Não seria mais válido um planejamento que centralizasse a diminuição da dependência econômica da exploração do petróleo?

  • Adesão a uma pauta internacional sobre perdas e danos que force países ricos a pagarem fundos adequados para países mais pobres e de forma independente de instituições como o Banco Mundial ou o Fundo Monetário Internacional.
  • Manutenção de um princípio de não-endividamento e de justiça fiscal onde recursos internacionais para mitigação e adaptação climática sejam assegurados por transferências em vez de empréstimos ou novos mecanismos de dívida ao redor da natureza. Isso inclui também a transferência de tecnologias estratégicas.
  • Um plano de redução de dependência de combustíveis fósseis que, em coordenação com outras áreas, identificasse potenciais investimentos para a geração de renda e empregos e determinasse áreas de exclusão de novas perfurações de petróleo. Tal plano pode vir acompanhado de propostas já conhecidas para que os países ricos compensem os países em desenvolvimento e subdesenvolvidos por deixarem o petróleo intocado.
  • Transversalidade na aplicação de políticas de adaptação e mitigação. Um excelente exemplo se dá no setor de transporte urbano, onde uma política tarifa zero atrelada à diminuição da dependência da população de carros individuais pode significar redução de emissões, cidades mais adaptadas às chuvas, maior qualidade de vida e menos mortes no trânsito.
  • Coordenação regional e alianças com países emergentes e subdesenvolvidos para garantir que o uso de recursos primários para projetos de transição seja alocado de acordo com as necessidades locais. Pouco adianta, por exemplo, garantir royalties de mineração para minérios estratégicos para o desenvolvimento de renováveis se os produtos e tecnologias derivados serão produzidos no exterior e subsequentemente importados a preços muito mais caros.
  • Adequação a princípios de justiça climática também nos projetos de transição, para que avanços em energia renovável total, por exemplo, não venham ao custo de comunidades locais.
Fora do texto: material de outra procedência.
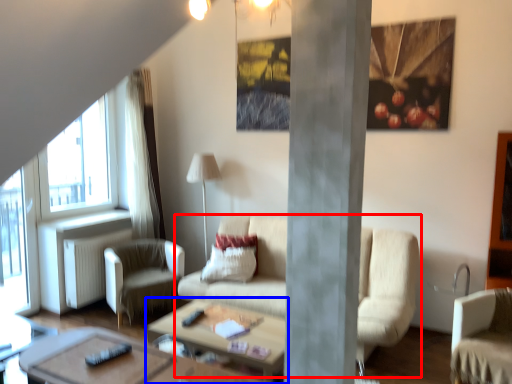 Question: Which point is closer to the camera, studio couch (highlighted by a red box) or coffee table (highlighted by a blue box)?

Choices:
 (A) studio couch
 (B) coffee table

Answer: (B) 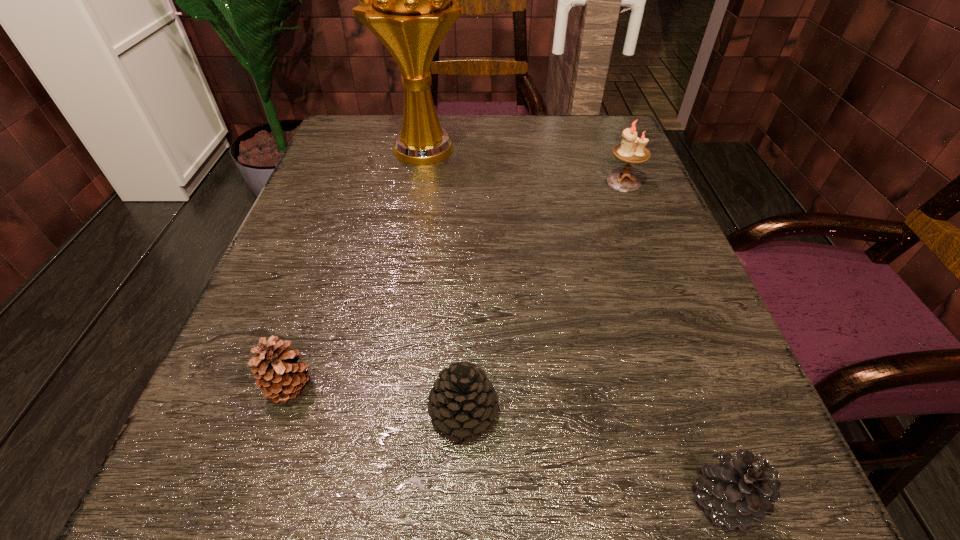 At what (x,y) coordinates should I click in order to perform the action: click on vacant position located 0.310m on the back of the nearest pinecone. Please return your answer as a coordinate pair (x, y). Looking at the image, I should click on (642, 273).

You are a GUI agent. You are given a task and a screenshot of the screen. Output one action in this format:
    pyautogui.click(x=<x>, y=<y>)
    Task: Click on the object present at the far edge
    This screenshot has width=960, height=540.
    Given the screenshot: What is the action you would take?
    pyautogui.click(x=409, y=0)

Find the location of a particular element. The width and height of the screenshot is (960, 540). object that is at the near edge is located at coordinates (740, 491).

Image resolution: width=960 pixels, height=540 pixels. I want to click on trophy_cup that is at the left edge, so click(409, 0).

Locate an element on the screen. pinecone that is at the left edge is located at coordinates (278, 374).

The image size is (960, 540). Identify the location of candle holder that is at the right edge. (632, 149).

Identify the location of pinecone that is positioned at the right edge. The image size is (960, 540). (740, 491).

The width and height of the screenshot is (960, 540). In order to click on object at the far left corner in this screenshot , I will do `click(409, 0)`.

Locate an element on the screen. Image resolution: width=960 pixels, height=540 pixels. object present at the near right corner is located at coordinates (740, 491).

In the image, there is a desktop. Identify the location of blank space at the far edge. (494, 119). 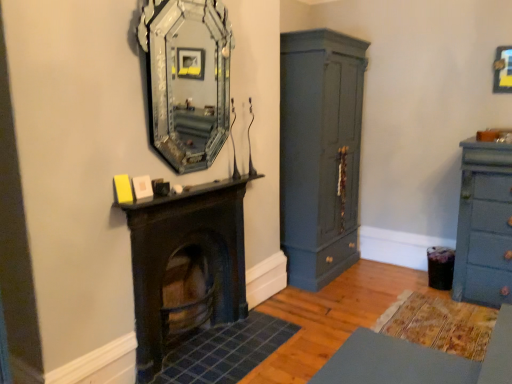 Question: Does dark wood fireplace at center appear on the right side of silver mirrored frame at upper center?

Choices:
 (A) no
 (B) yes

Answer: (A)

Question: Is silver mirrored frame at upper center a part of dark wood fireplace at center?

Choices:
 (A) no
 (B) yes

Answer: (A)

Question: From a real-world perspective, is dark wood fireplace at center physically below silver mirrored frame at upper center?

Choices:
 (A) yes
 (B) no

Answer: (A)

Question: Is dark wood fireplace at center taller than silver mirrored frame at upper center?

Choices:
 (A) yes
 (B) no

Answer: (B)

Question: Does dark wood fireplace at center turn towards silver mirrored frame at upper center?

Choices:
 (A) no
 (B) yes

Answer: (A)

Question: Visually, is silver mirrored frame at upper center positioned to the left or to the right of matte blue dresser at right?

Choices:
 (A) left
 (B) right

Answer: (A)

Question: Is silver mirrored frame at upper center bigger or smaller than matte blue dresser at right?

Choices:
 (A) big
 (B) small

Answer: (B)

Question: From the image's perspective, is silver mirrored frame at upper center positioned above or below matte blue dresser at right?

Choices:
 (A) below
 (B) above

Answer: (B)

Question: From a real-world perspective, is silver mirrored frame at upper center above or below matte blue dresser at right?

Choices:
 (A) above
 (B) below

Answer: (A)

Question: Is matte dark blue cupboard at center right spatially inside matte blue dresser at right, or outside of it?

Choices:
 (A) outside
 (B) inside

Answer: (A)

Question: Based on their sizes in the image, would you say matte dark blue cupboard at center right is bigger or smaller than matte blue dresser at right?

Choices:
 (A) small
 (B) big

Answer: (B)

Question: Relative to matte blue dresser at right, is matte dark blue cupboard at center right in front or behind?

Choices:
 (A) behind
 (B) front

Answer: (A)

Question: From the image's perspective, is matte dark blue cupboard at center right located above or below matte blue dresser at right?

Choices:
 (A) above
 (B) below

Answer: (A)

Question: Is silver mirrored frame at upper center wider or thinner than metallic gold picture frame at upper right?

Choices:
 (A) wide
 (B) thin

Answer: (A)

Question: Is silver mirrored frame at upper center in front of or behind metallic gold picture frame at upper right in the image?

Choices:
 (A) behind
 (B) front

Answer: (B) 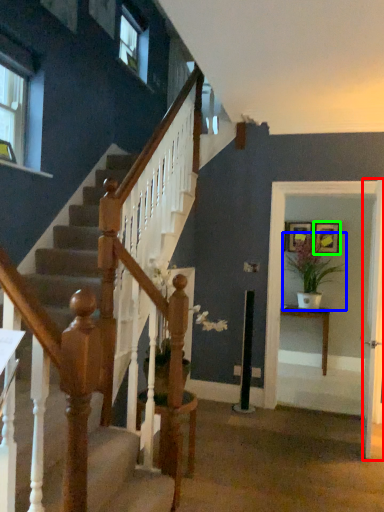 Question: Which is farther away from door (highlighted by a red box)? houseplant (highlighted by a blue box) or picture frame (highlighted by a green box)?

Choices:
 (A) houseplant
 (B) picture frame

Answer: (B) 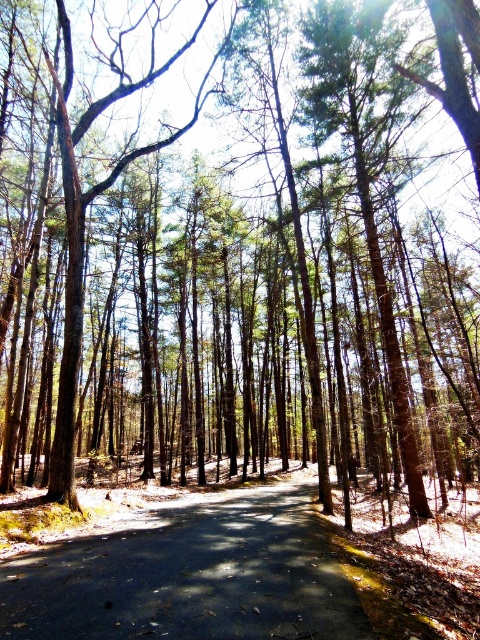 Is dark asphalt road at center bigger than brown textured tree at center?

No.

Does point (235, 628) come in front of point (62, 401)?

Yes, point (235, 628) is in front of point (62, 401).

At what (x,y) coordinates should I click in order to perform the action: click on dark asphalt road at center. Please return your answer as a coordinate pair (x, y). The width and height of the screenshot is (480, 640). Looking at the image, I should click on (190, 576).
O Brasil está muito melhor posicionado hoje para liderar o enfrentamento contra as mudanças climáticas que no governo anterior e tem sinalizado nessa direção através de alocações orçamentárias e programas de desenvolvimento tecnicamente mais ‘verdes’.

Porém, sem uma política de transição que realmente integre a necessidade de adaptação com mudanças radicais nas metas de mitigação climática, os custos de resposta humanitária e ambiental ficarão cada vez mais caros.

A tendência é a escassez de recursos públicos quanto piores os desastres, de modo que mesmo governos de esquerda atentos à questão climática se encontrarão em graves dificuldades para responder adequadamente.

Isso levaria à exaustão social e maior desamparo representado na necessidade do povo de pedir dinheiro na internet para garantir o básico de socorro.

A máxima de ‘prevenir é melhor que remediar’ vale para cada aspecto da crise ecológica e trabalhar, com mobilização popular, para superar a dependência do petróleo e do agro abrirá caminhos mais frutíferos, mais baratos e onde a ajuda humanitária seja presente nos momentos de exceção e não como suporte permanente numa catástrofe contínua.